“Assalammualaikum” terdengar anak kunci pintu di putar. Seraut wajah Bu Karto menyembul di bingkai pintu.
“Waalaikumsalam. Masya Allah, nak Laras. Pripun kabare cah ayu ? ( Bagaimana kabarmu cantik). Bu Karto menjerit histeris dan memelukku.
“Alhamdulillah, baik bu. Pripun kabare ibu ? (Sehat bu, ibu sendiri bagaimana kabarnya). Aku tersenyum sumringah melihat Bu Karto yang semakin gendut.
“Alhamdulillah, apik nak Laras. Ki nambah mbulet awak’e (Sehat nak Laras, yaa seperti tambah bulat) matanya mengerling jenaka.
Aku dan Bu Karto melepas kangen. Dengan rinci aku menceritakan kepergianku dari Jogjakarta.

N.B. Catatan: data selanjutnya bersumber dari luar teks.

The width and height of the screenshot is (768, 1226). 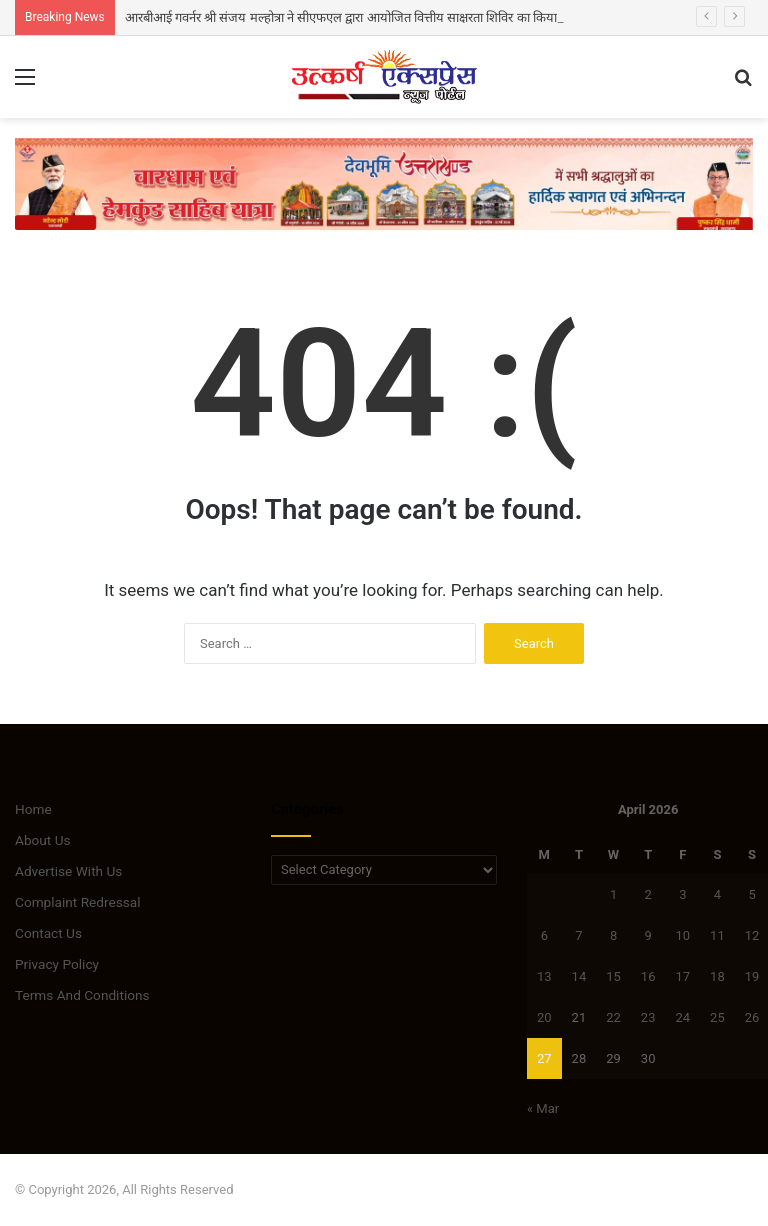 I want to click on Home, so click(x=33, y=809).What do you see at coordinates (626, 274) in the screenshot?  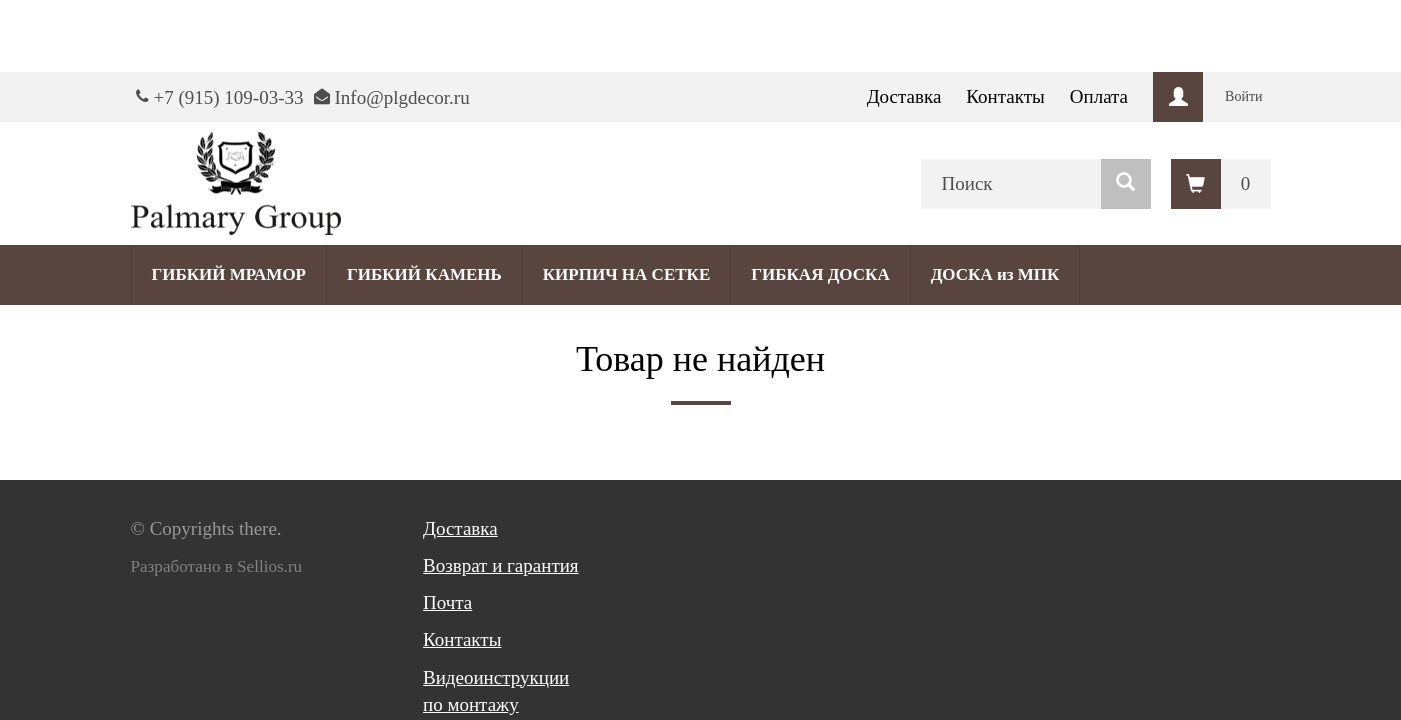 I see `КИРПИЧ НА СЕТКЕ` at bounding box center [626, 274].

Beliau sangat bersyukur, mendengar aku berhasil menggapai impianku. Tak berapa lama Peni muncul. Ia baru pulang dari kuliah.
Peni memelukku erat, airmatanya berlinang demikian juga aku. Ia merasa kehilangan teman, dan sedikit marah karena aku tak menjelaskan kepergianku.
Bersama Peni aku menyambangi kostan Mas Tito. Kangenku yang menggunung ingin kutumpahkan dengan memandang senyumnya yang teduh.
Harapanku retak, luruh hatiku dalam kekesalan. Tak kutemui senyum teduh dan tatap mata elang Mas Tito.
Apa daya ternyata Mas Tito dan Irfan pindah kostan empat bulan yang lalu. Penghuni di kostan tak tahu di mana alamat Tito dan Irfan yang baru.
Peni menemaniku ke kampus, siapa tahu Tito berada di sana. Dengan langkah pasti dan rindu yang memenuhi lipatan hatiku, mataku nyalang mencari sosok yang kurindui di kampus lamaku.